The data that follows should be copied out exactly.

(Data records)

* * *

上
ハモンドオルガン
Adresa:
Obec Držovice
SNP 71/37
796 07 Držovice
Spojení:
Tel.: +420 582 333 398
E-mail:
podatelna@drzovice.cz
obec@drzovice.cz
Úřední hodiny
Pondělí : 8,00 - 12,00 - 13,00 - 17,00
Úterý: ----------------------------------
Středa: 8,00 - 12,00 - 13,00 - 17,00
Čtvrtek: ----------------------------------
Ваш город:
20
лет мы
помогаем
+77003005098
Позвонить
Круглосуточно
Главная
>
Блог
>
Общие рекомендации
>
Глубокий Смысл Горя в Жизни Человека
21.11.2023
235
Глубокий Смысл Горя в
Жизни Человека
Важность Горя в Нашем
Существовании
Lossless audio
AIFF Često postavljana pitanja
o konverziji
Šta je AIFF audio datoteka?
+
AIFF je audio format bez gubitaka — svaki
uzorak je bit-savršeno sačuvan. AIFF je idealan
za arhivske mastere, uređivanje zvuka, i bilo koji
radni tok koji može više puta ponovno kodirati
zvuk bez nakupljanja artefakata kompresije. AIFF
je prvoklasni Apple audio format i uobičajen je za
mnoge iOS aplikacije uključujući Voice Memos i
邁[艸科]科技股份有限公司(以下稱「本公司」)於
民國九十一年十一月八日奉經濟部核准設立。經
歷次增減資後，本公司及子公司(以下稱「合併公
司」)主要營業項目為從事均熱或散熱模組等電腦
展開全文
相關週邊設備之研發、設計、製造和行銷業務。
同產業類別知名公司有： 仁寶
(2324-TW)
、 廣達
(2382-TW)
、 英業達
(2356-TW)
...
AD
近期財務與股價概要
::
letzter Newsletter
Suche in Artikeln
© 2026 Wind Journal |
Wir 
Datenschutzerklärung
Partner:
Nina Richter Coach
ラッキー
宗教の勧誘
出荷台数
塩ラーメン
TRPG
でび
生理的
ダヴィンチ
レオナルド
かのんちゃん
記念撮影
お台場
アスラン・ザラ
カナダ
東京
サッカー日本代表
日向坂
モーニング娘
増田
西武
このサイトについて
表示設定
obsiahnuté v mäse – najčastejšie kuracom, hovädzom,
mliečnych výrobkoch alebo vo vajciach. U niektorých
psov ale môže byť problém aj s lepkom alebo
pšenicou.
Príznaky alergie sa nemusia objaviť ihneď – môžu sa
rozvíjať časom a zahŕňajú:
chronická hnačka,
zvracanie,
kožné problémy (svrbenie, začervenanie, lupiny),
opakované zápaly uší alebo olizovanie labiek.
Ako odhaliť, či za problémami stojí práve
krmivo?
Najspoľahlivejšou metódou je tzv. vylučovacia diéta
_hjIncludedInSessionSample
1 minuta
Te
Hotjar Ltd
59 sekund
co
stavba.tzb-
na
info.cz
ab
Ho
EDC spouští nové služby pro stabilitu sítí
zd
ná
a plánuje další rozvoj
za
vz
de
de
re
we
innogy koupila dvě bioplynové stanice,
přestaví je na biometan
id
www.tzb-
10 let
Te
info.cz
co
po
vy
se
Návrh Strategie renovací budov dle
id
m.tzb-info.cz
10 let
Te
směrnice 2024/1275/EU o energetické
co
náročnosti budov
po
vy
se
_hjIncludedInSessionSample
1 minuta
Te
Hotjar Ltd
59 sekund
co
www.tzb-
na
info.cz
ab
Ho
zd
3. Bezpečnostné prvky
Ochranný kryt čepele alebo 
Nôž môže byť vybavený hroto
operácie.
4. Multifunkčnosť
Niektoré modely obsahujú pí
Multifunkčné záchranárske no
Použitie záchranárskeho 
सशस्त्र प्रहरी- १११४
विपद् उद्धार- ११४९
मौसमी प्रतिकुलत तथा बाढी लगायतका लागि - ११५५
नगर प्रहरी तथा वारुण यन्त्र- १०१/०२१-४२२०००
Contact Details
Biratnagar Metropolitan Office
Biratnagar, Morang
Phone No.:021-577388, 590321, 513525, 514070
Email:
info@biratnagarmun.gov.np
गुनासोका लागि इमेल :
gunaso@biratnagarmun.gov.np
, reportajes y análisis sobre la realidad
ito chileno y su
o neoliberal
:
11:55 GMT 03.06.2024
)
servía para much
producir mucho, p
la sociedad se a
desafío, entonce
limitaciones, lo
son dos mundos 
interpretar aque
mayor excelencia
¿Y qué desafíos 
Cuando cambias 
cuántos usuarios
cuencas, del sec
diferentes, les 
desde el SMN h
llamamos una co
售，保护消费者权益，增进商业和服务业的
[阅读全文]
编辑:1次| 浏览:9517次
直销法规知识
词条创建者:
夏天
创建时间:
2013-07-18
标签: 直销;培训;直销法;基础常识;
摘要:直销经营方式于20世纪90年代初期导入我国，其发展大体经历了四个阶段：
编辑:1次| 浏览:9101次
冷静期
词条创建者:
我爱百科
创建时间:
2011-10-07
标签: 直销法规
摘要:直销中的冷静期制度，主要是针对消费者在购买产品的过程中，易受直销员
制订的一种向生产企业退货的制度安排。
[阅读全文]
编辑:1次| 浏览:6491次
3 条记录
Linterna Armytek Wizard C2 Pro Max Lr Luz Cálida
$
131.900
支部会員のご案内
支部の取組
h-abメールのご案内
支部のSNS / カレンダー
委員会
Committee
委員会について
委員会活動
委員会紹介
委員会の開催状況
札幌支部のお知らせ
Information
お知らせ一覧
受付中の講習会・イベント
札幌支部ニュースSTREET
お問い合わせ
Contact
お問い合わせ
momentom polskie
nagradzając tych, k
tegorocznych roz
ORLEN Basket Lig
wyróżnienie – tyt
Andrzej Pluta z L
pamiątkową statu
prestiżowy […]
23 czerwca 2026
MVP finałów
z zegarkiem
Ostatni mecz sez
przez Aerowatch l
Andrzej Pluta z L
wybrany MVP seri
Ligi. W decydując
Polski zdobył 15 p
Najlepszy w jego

* * *

■ YOUR SOLUTION ■
上
ハモンドオルガン
Adresa:
Obec Držovice
SNP 71/37
796 07 Držovice
Spojení:
Tel.: +420 582 333 398
E-mail:
podatelna@drzovice.cz
obec@drzovice.cz
Úřední hodiny
Pondělí : 8,00 - 12,00 - 13,00 - 17,00
Úterý: ----------------------------------
Středa: 8,00 - 12,00 - 13,00 - 17,00
Čtvrtek: ----------------------------------
Ваш город:
20
лет мы
помогаем
+77003005098
Позвонить
Круглосуточно
Главная
>
Блог
>
Общие рекомендации
>
Глубокий Смысл Горя в Жизни Человека
21.11.2023
235
Глубокий Смысл Горя в
Жизни Человека
Важность Горя в Нашем
Существовании
Lossless audio
AIFF Često postavljana pitanja
o konverziji
Šta je AIFF audio datoteka?
+
AIFF je audio format bez gubitaka — svaki
uzorak je bit-savršeno sačuvan. AIFF je idealan
za arhivske mastere, uređivanje zvuka, i bilo koji
radni tok koji može više puta ponovno kodirati
zvuk bez nakupljanja artefakata kompresije. AIFF
je prvoklasni Apple audio format i uobičajen je za
mnoge iOS aplikacije uključujući Voice Memos i
邁[艸科]科技股份有限公司(以下稱「本公司」)於
民國九十一年十一月八日奉經濟部核准設立。經
歷次增減資後，本公司及子公司(以下稱「合併公
司」)主要營業項目為從事均熱或散熱模組等電腦
展開全文
相關週邊設備之研發、設計、製造和行銷業務。
同產業類別知名公司有： 仁寶
(2324-TW)
、 廣達
(2382-TW)
、 英業達
(2356-TW)
...
AD
近期財務與股價概要
::
letzter Newsletter
Suche in Artikeln
© 2026 Wind Journal |
Wir 
Datenschutzerklärung
Partner:
Nina Richter Coach
ラッキー
宗教の勧誘
出荷台数
塩ラーメン
TRPG
でび
生理的
ダヴィンチ
レオナルド
かのんちゃん
記念撮影
お台場
アスラン・ザラ
カナダ
東京
サッカー日本代表
日向坂
モーニング娘
増田
西武
このサイトについて
表示設定
obsiahnuté v mäse – najčastejšie kuracom, hovädzom,
mliečnych výrobkoch alebo vo vajciach. U niektorých
psov ale môže byť problém aj s lepkom alebo
pšenicou.
Príznaky alergie sa nemusia objaviť ihneď – môžu sa
rozvíjať časom a zahŕňajú:
chronická hnačka,
zvracanie,
kožné problémy (svrbenie, začervenanie, lupiny),
opakované zápaly uší alebo olizovanie labiek.
Ako odhaliť, či za problémami stojí práve
krmivo?
Najspoľahlivejšou metódou je tzv. vylučovacia diéta
_hjIncludedInSessionSample
1 minuta
Te
Hotjar Ltd
59 sekund
co
stavba.tzb-
na
info.cz
ab
Ho
EDC spouští nové služby pro stabilitu sítí
zd
ná
a plánuje další rozvoj
za
vz
de
de
re
we
innogy koupila dvě bioplynové stanice,
přestaví je na biometan
id
www.tzb-
10 let
Te
info.cz
co
po
vy
se
Návrh Strategie renovací budov dle
id
m.tzb-info.cz
10 let
Te
směrnice 2024/1275/EU o energetické
co
náročnosti budov
po
vy
se
_hjIncludedInSessionSample
1 minuta
Te
Hotjar Ltd
59 sekund
co
www.tzb-
na
info.cz
ab
Ho
zd
3. Bezpečnostné prvky
Ochranný kryt čepele alebo 
Nôž môže byť vybavený hroto
operácie.
4. Multifunkčnosť
Niektoré modely obsahujú pí
Multifunkčné záchranárske no
Použitie záchranárskeho 
सशस्त्र प्रहरी- १११४
विपद् उद्धार- ११४९
मौसमी प्रतिकुलत तथा बाढी लगायतका लागि - ११५५
नगर प्रहरी तथा वारुण यन्त्र- १०१/०२१-४२२०००
Contact Details
Biratnagar Metropolitan Office
Biratnagar, Morang
Phone No.:021-577388, 590321, 513525, 514070
Email:
info@biratnagarmun.gov.np
गुनासोका लागि इमेल :
gunaso@biratnagarmun.gov.np
, reportajes y análisis sobre la realidad
ito chileno y su
o neoliberal
:
11:55 GMT 03.06.2024
)
servía para much
producir mucho, p
la sociedad se a
desafío, entonce
limitaciones, lo
son dos mundos 
interpretar aque
mayor excelencia
¿Y qué desafíos 
Cuando cambias 
cuántos usuarios
cuencas, del sec
diferentes, les 
desde el SMN h
llamamos una co
售，保护消费者权益，增进商业和服务业的
[阅读全文]
编辑:1次| 浏览:9517次
直销法规知识
词条创建者:
夏天
创建时间:
2013-07-18
标签: 直销;培训;直销法;基础常识;
摘要:直销经营方式于20世纪90年代初期导入我国，其发展大体经历了四个阶段：
编辑:1次| 浏览:9101次
冷静期
词条创建者:
我爱百科
创建时间:
2011-10-07
标签: 直销法规
摘要:直销中的冷静期制度，主要是针对消费者在购买产品的过程中，易受直销员
制订的一种向生产企业退货的制度安排。
[阅读全文]
编辑:1次| 浏览:6491次
3 条记录
Linterna Armytek Wizard C2 Pro Max Lr Luz Cálida
$
131.900
支部会員のご案内
支部の取組
h-abメールのご案内
支部のSNS / カレンダー
委員会
Committee
委員会について
委員会活動
委員会紹介
委員会の開催状況
札幌支部のお知らせ
Information
お知らせ一覧
受付中の講習会・イベント
札幌支部ニュースSTREET
お問い合わせ
Contact
お問い合わせ
momentom polskie
nagradzając tych, k
tegorocznych roz
ORLEN Basket Lig
wyróżnienie – tyt
Andrzej Pluta z L
pamiątkową statu
prestiżowy […]
23 czerwca 2026
MVP finałów
z zegarkiem
Ostatni mecz sez
przez Aerowatch l
Andrzej Pluta z L
wybrany MVP seri
Ligi. W decydując
Polski zdobył 15 p
Najlepszy w jego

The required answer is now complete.